Immer wieder höre ich diese Diskussion: Eltern sollen keine Lehrer spielen, Eltern sollen einfach Eltern sein. Auf der anderen Seite steht beispielsweise im bayrischen Schulgesetz:

Zitat: „Die Erziehungsberechtigten sind verpflichtet, auf die gewissenhafte Erfüllung der schulischen Pflichten einschließlich der Verpflichtung nach Art. 56 Abs. 4 Satz 4 und der von der Schule gestellten Anforderungen durch die Schülerinnen und Schüler zu achten und die Erziehungsarbeit der Schule zu unterstützen.“ (1)

Die Eltern sind also verantwortlich für die gewissenhafte (!) Erfüllung der schulischen Pflichten. Am ersten Elternabend eines meiner Kinder wurden die Eltern darauf sogar von der Lehrerin mittels aufgelegter Folie (des Gesetzestextes) hingewiesen. Bei den meisten Kindern, die ich so kenne, schließt das eine gewisse Aktivität des verantwortlichen Erwachsenen mit ein.

Lehrerin oder Mama? Mama oder Lehrerin?

Bis mein erstes Kind eingeschult wurde, war ich als Mutter selbstverständlich auch seine Lehrerin. Ich habe meinem Kind die Farben des Regenbogens, des Sonnenuntergangs und nicht immer zu meiner hellen Freude auch die des Sonnenaufgangs gezeigt. Wir haben geübt, welches Verhalten in unserer Gesellschaft erwartet wird, wie Fahrradfahren geht und dass man an roten Ampeln stehen bleiben soll.

Plötzlich reden alle mit

Dann kam die Vorschulzeit. Horror! Das erste Kind und das erste Mal Vorschule – mir schwirrte der Kopf.
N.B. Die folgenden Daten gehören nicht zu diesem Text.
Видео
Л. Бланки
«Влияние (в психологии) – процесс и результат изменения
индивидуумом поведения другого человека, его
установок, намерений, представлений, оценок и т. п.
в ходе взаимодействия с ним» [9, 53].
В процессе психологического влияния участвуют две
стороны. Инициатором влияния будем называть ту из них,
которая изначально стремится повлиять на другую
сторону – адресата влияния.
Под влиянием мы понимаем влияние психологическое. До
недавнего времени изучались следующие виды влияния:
Die Eltern vertraten gegensätzliche Meinungen:„Das Kind muss Lesen können, wenn es in die Schule kommt.“ „Das Kind soll spielen, der Ernst des Lebens kommt noch früh genug.“ Pädagogen erwarteten, dass mein Kind „Schulfähigkeiten“ wie stillsitzen, sich melden und vor allem den Mund halten, wenn es nicht dran ist, lernen sollte. Das könnten wir ja bitte zuhause üben. Von allem anderen sollte ich die Finger lassen – sonst hätte die Schule ja nichts mehr zu tun. Mein Kind fragte nach Buchstaben. Das sollte ich so gut wie möglich abbügeln, das „kommt schon noch“.

Unterschiedliche Zuständigkeiten

Zusammengefasst drängte sich mir der Eindruck auf: Eltern sind dafür zuständig, dass das Kind die Schule besuchen kann, ohne andere Kinder und die Lehrer zu stören. Eltern sollen sich aber nicht in „didaktische“ Dinge einmischen und schon gar nicht Lesen oder Rechnen lehren, bevor das Kind die Schule besucht.

Und wenn es dann nicht so läuft wie gewünscht?

Eines Tages steht es dann an, das Elterngespräch. Es läuft nicht wie gewünscht. Das Kind soll „mehr üben“. Man solle mit dem Kind täglich ein bisschen rechnen, alternativ lesen oder schreiben. Natürlich nur spielerisch, nicht überfordern, aber darauf achten, dass das Kind den Anschluss nicht verliert.

Klar. Mehr üben. Aber was und wie genau?

Das ist der springende Punkt. Eltern wird gesagt, dass das Kind „nicht den erwarteten Leistungsstand hat“. Dann werden die Eltern nach Hause geschickt mit einer Art Mängelliste, auf der dann Dinge stehen wie „liest nicht flüssig“ oder „rechnet zu langsam“. Und nun? Beginnt der Teufelskreis.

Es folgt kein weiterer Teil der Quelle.